The FCC will has information to help you through the licensing process. You can find the basic information you need to begin the process at the FCC website. If you are engaged in Public Safety Radio Activities, you can go directly to:

http://wireless.fcc.gov/publicsafety

Licensees in the Industrial/Business Radio Pool are issued to radio users to support business operations. Their communications systems are used for support of day-to-day business activities, such as dispatching, AVL, and diverting personnel or work vehicles, coordinating the activities of workers and machines on location, or remotely monitoring and controlling equipment with data radio modems.  If you are a business, commercial, or institutional organization, you can go directly to:

FCC Industrial-Business Licensing

To be eligible for an FCC license in the Industrial License Pool, a person or business must use the license and be primarily engaged in any of the following activities:

  • The operation of a commercial activity or business
  • The operation of educational, philanthropic, or ecclesiastical institutions
  • Clergy activities
  • The operation of hospitals, clinics, or medical associations

In either case, you will be shown the regulations and the information you will need to gather before you get started – your desired operating frequencies, wideband/narrowband, antenna type and size, power/wattage, etc.
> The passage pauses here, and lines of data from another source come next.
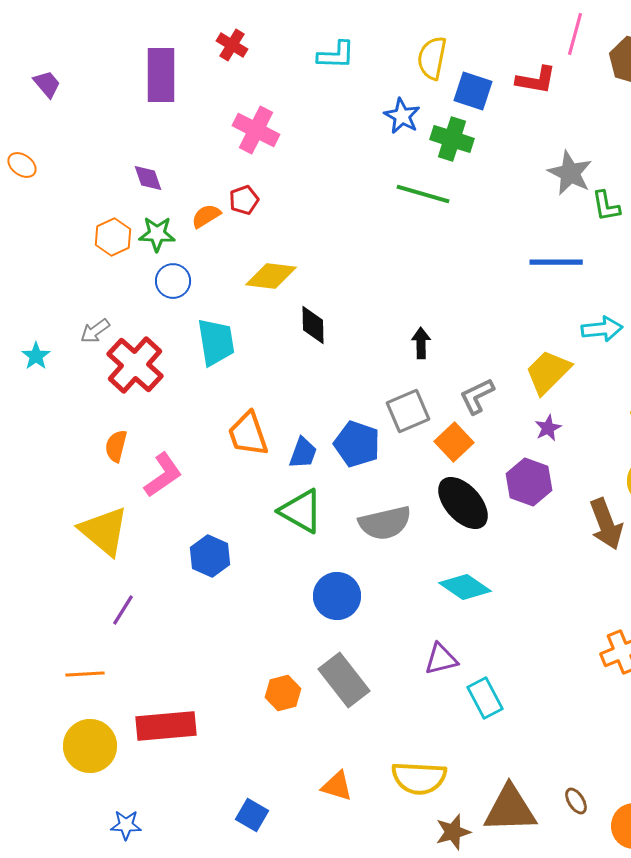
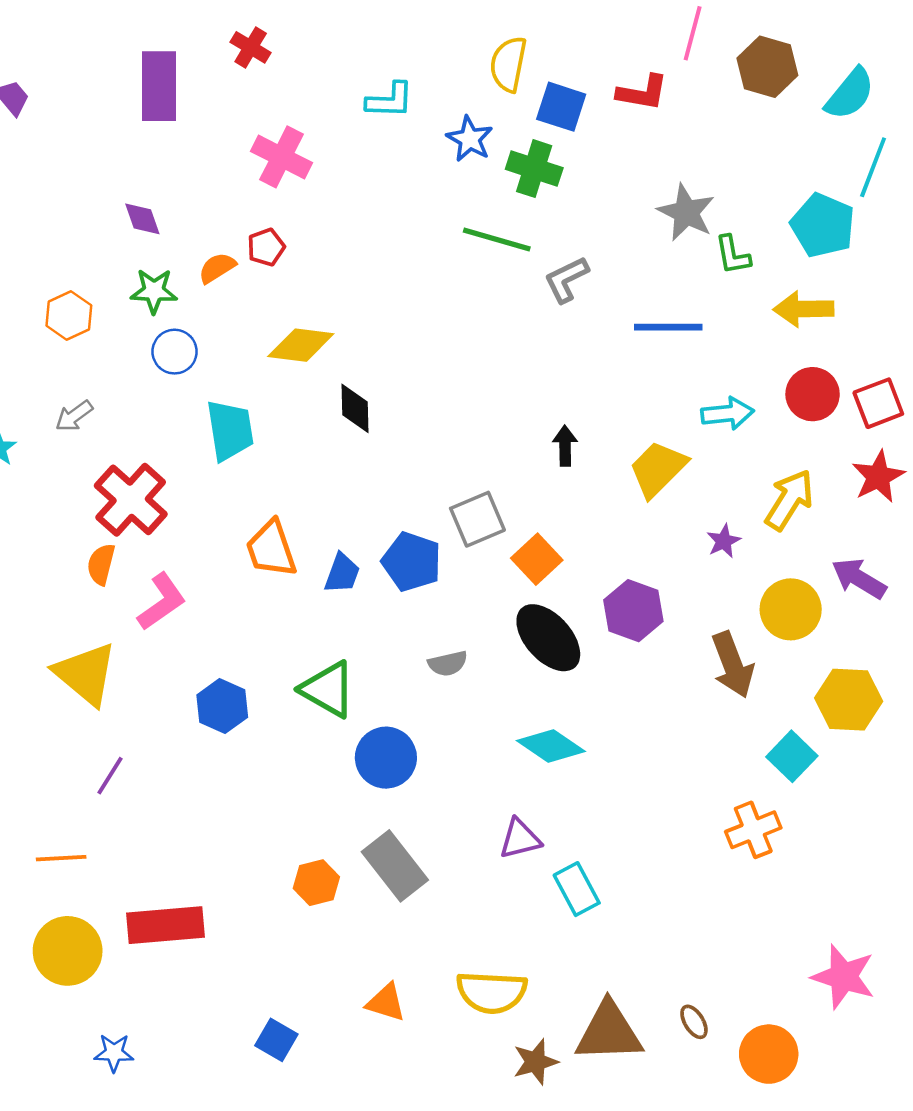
cyan L-shape: (336, 55) -> (390, 100), moved
orange hexagon: (113, 237) -> (69, 316), moved
black arrow: (421, 343) -> (565, 446), moved
red cross: (135, 365) -> (131, 500), moved
gray L-shape: (477, 396) -> (566, 279), moved
purple star: (548, 428) -> (724, 541), moved
green triangle: (301, 511) -> (328, 689), moved
gray semicircle: (385, 523) -> (448, 664), size x0.6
You’ll also get information on how to obtain the necessary application forms – either in hard-copy or electronic format – and how to proceed.

The FCC website also offers a list of Frequency Coordinators. These are private organizations officially certified by the FCC to help you through the process, and who in most cases will handle the actual filing of your application. With few exceptions, you must apply for an FCC license through a Frequency Coordinator. They are located throughout the country, making it easy for you to find one that is familiar with radio operations in your area.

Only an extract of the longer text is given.